### Dataset ###

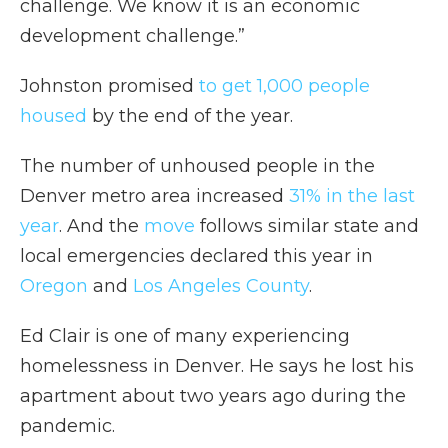
challenge. We know it is an economic
development challenge.”
Johnston promised
to get 1,000 people
housed
by the end of the year.
The number of unhoused people in the
Denver metro area increased
31% in the last
year
. And the
move
follows similar state and
local emergencies declared this year in
Oregon
and
Los Angeles County
.
Ed Clair is one of many experiencing
homelessness in Denver. He says he lost his
apartment about two years ago during the
pandemic.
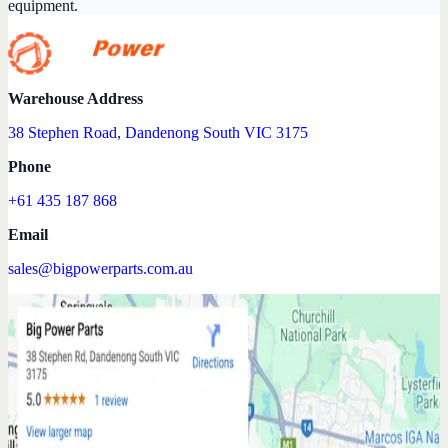
equipment.
Warehouse Address
38 Stephen Road, Dandenong South VIC 3175
Phone
+61 435 187 868
Email
sales@bigpowerparts.com.au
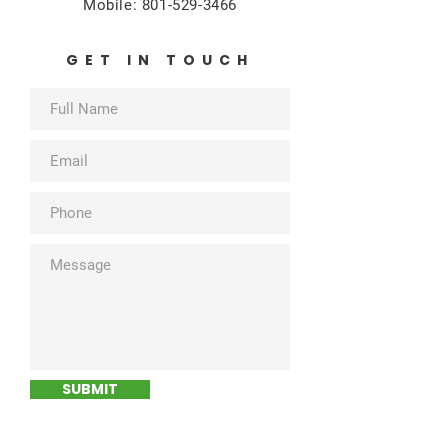
Mobile:
801-529-3466
GET IN TOUCH
SUBMIT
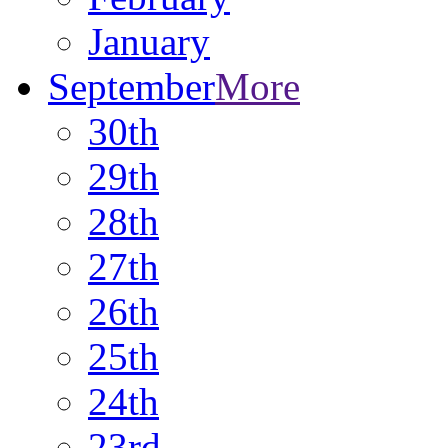
January
September
More
30th
29th
28th
27th
26th
25th
24th
23rd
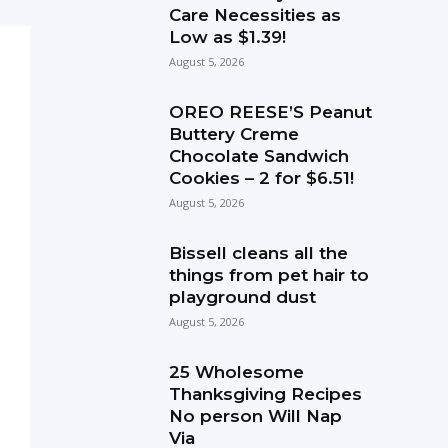
Care Necessities as
Low as $1.39!
August 5, 2026
OREO REESE’S Peanut
Buttery Creme
Chocolate Sandwich
Cookies – 2 for $6.51!
August 5, 2026
Bissell cleans all the
things from pet hair to
playground dust
August 5, 2026
25 Wholesome
Thanksgiving Recipes
No person Will Nap
Via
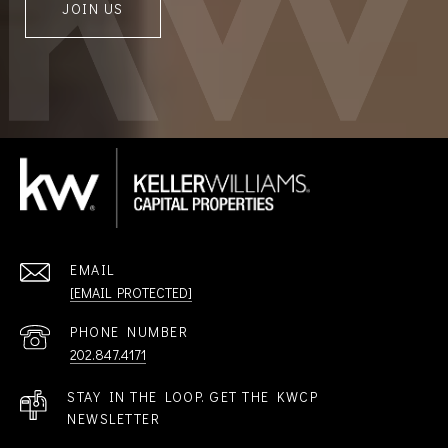
JOIN US
EMAIL
[EMAIL PROTECTED]
PHONE NUMBER
202.847.4171
STAY IN THE LOOP. GET THE KWCP
NEWSLETTER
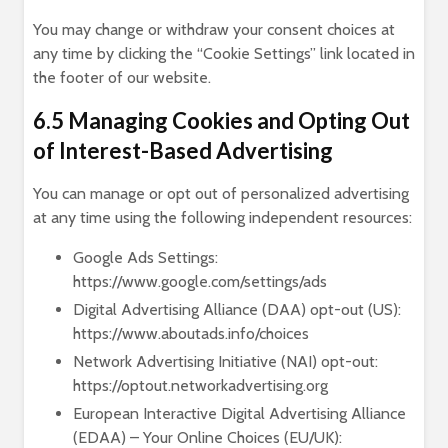
You may change or withdraw your consent choices at
any time by clicking the “Cookie Settings” link located in
the footer of our website.
6.5 Managing Cookies and Opting Out
of Interest-Based Advertising
You can manage or opt out of personalized advertising
at any time using the following independent resources:
Google Ads Settings:
https://www.google.com/settings/ads
Digital Advertising Alliance (DAA) opt-out (US):
https://www.aboutads.info/choices
Network Advertising Initiative (NAI) opt-out:
https://optout.networkadvertising.org
European Interactive Digital Advertising Alliance
(EDAA) – Your Online Choices (EU/UK):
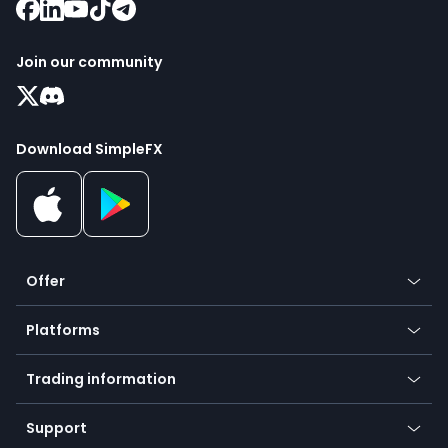
Join our community
Download SimpleFX
Offer
Crypto
Platforms
Forex
Mobile app
Indices
Trading information
Desktop app
Commodities
Our symbols
Web app
Support
Equities
Payment methods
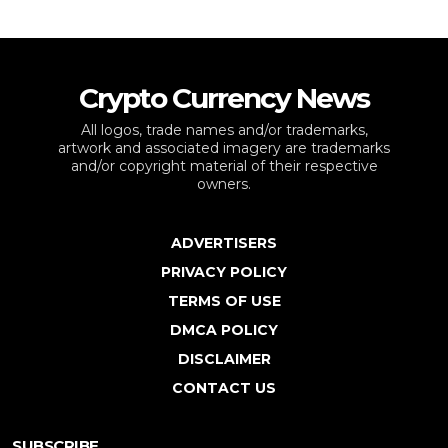
Crypto Currency News
All logos, trade names and/or trademarks,
artwork and associated imagery are trademarks
and/or copyright material of their respective
owners.
ADVERTISERS
PRIVACY POLICY
TERMS OF USE
DMCA POLICY
DISCLAIMER
CONTACT US
SUBSCRIBE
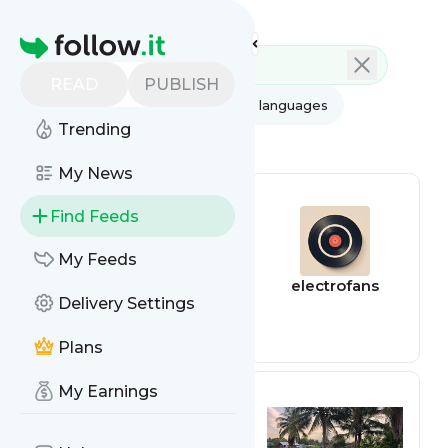
Feed directory
Homepage
READ
PUBLISH
AI
All categories
All languages
Trending
All feed types
My News
Find Feeds
My Feeds
riverhouses
electrofans
Delivery Settings
Plans
My Earnings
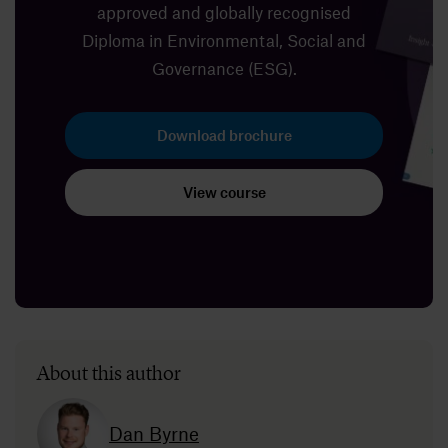
approved and globally recognised
Diploma in Environmental, Social and
Governance (ESG).
Download brochure
View course
About this author
Dan Byrne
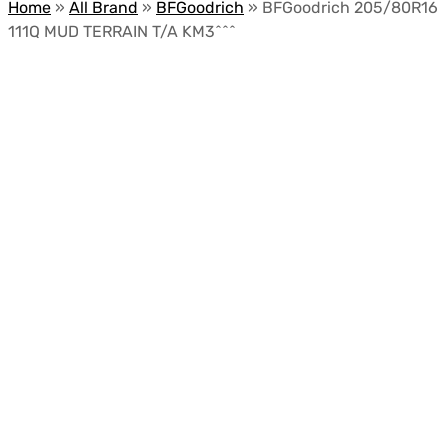
Home
»
All Brand
»
BFGoodrich
»
BFGoodrich 205/80R16
111Q MUD TERRAIN T/A KM3^^^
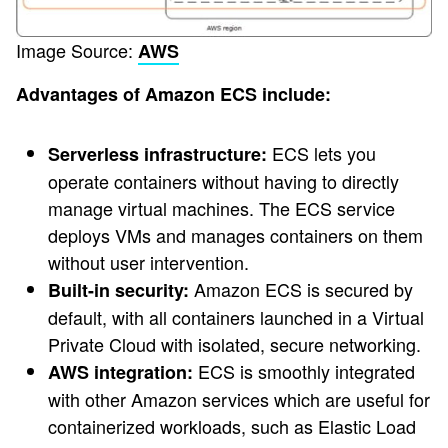
Image Source:
AWS
Advantages of Amazon ECS include:
ECS lets you
Serverless infrastructure:
operate containers without having to directly
manage virtual machines. The ECS service
deploys VMs and manages containers on them
without user intervention.
Amazon ECS is secured by
Built-in security:
default, with all containers launched in a Virtual
Private Cloud with isolated, secure networking.
ECS is smoothly integrated
AWS integration:
with other Amazon services which are useful for
containerized workloads, such as Elastic Load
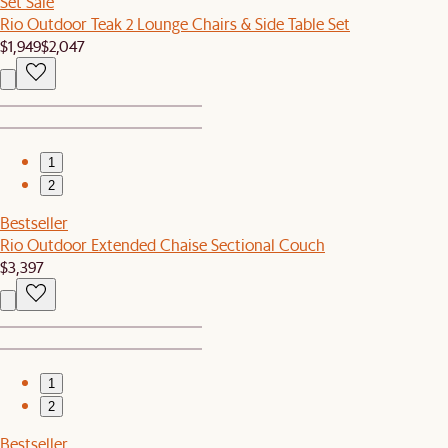
Set Sale
Rio Outdoor Teak 2 Lounge Chairs & Side Table Set
$1,949
$2,047
1
2
Bestseller
Rio Outdoor Extended Chaise Sectional Couch
$3,397
1
2
Bestseller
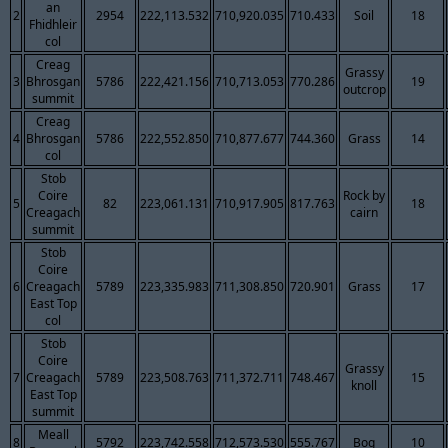
an
2
2954
222,113.532
710,920.035
710.433
Soil
18
Fhidhleir
col
Creag
Grassy
3
Bhrosgan
5786
222,421.156
710,713.053
770.286
19
outcrop
summit
Creag
4
Bhrosgan
5786
222,552.850
710,877.677
744.360
Grass
14
col
Stob
Coire
Rock by
5
82
223,061.131
710,917.905
817.763
18
Creagach
cairn
summit
Stob
Coire
6
Creagach
5789
223,335.983
711,308.850
720.901
Grass
17
East Top
col
Stob
Coire
Grassy
7
Creagach
5789
223,508.763
711,372.711
748.467
15
knoll
East Top
summit
Meall
8
5792
223,742.558
712,573.530
555.767
Bog
10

###

Your task: Each line from the top of the material through the line containing "All feed types" should be reproduced exactly; please drop any images.

Solution for this exercise:
challenge. We know it is an economic
development challenge.”
Johnston promised
to get 1,000 people
housed
by the end of the year.
The number of unhoused people in the
Denver metro area increased
31% in the last
year
. And the
move
follows similar state and
local emergencies declared this year in
Oregon
and
Los Angeles County
.
Ed Clair is one of many experiencing
homelessness in Denver. He says he lost his
apartment about two years ago during the
pandemic.
equipment.
Warehouse Address
38 Stephen Road, Dandenong South VIC 3175
Phone
+61 435 187 868
Email
sales@bigpowerparts.com.au
Mobile:
801-529-3466
GET IN TOUCH
SUBMIT
January
September
More
30th
29th
28th
27th
26th
25th
24th
23rd
Care Necessities as
Low as $1.39!
August 5, 2026
OREO REESE’S Peanut
Buttery Creme
Chocolate Sandwich
Cookies – 2 for $6.51!
August 5, 2026
Bissell cleans all the
things from pet hair to
playground dust
August 5, 2026
25 Wholesome
Thanksgiving Recipes
No person Will Nap
Via
JOIN US
EMAIL
[EMAIL PROTECTED]
PHONE NUMBER
202.847.4171
STAY IN THE LOOP. GET THE KWCP
NEWSLETTER
You may change or withdraw your consent choices at
any time by clicking the “Cookie Settings” link located in
the footer of our website.
6.5 Managing Cookies and Opting Out
of Interest-Based Advertising
You can manage or opt out of personalized advertising
at any time using the following independent resources:
Google Ads Settings:
https://www.google.com/settings/ads
Digital Advertising Alliance (DAA) opt-out (US):
https://www.aboutads.info/choices
Network Advertising Initiative (NAI) opt-out:
https://optout.networkadvertising.org
European Interactive Digital Advertising Alliance
(EDAA) – Your Online Choices (EU/UK):
Join our community
Download SimpleFX
Offer
Crypto
Platforms
Forex
Mobile app
Indices
Trading information
Desktop app
Commodities
Our symbols
Web app
Support
Equities
Payment methods
Crypto Currency News
All logos, trade names and/or trademarks,
artwork and associated imagery are trademarks
and/or copyright material of their respective
owners.
ADVERTISERS
PRIVACY POLICY
TERMS OF USE
DMCA POLICY
DISCLAIMER
CONTACT US
SUBSCRIBE
Feed directory
Homepage
READ
PUBLISH
AI
All categories
All languages
Trending
All feed types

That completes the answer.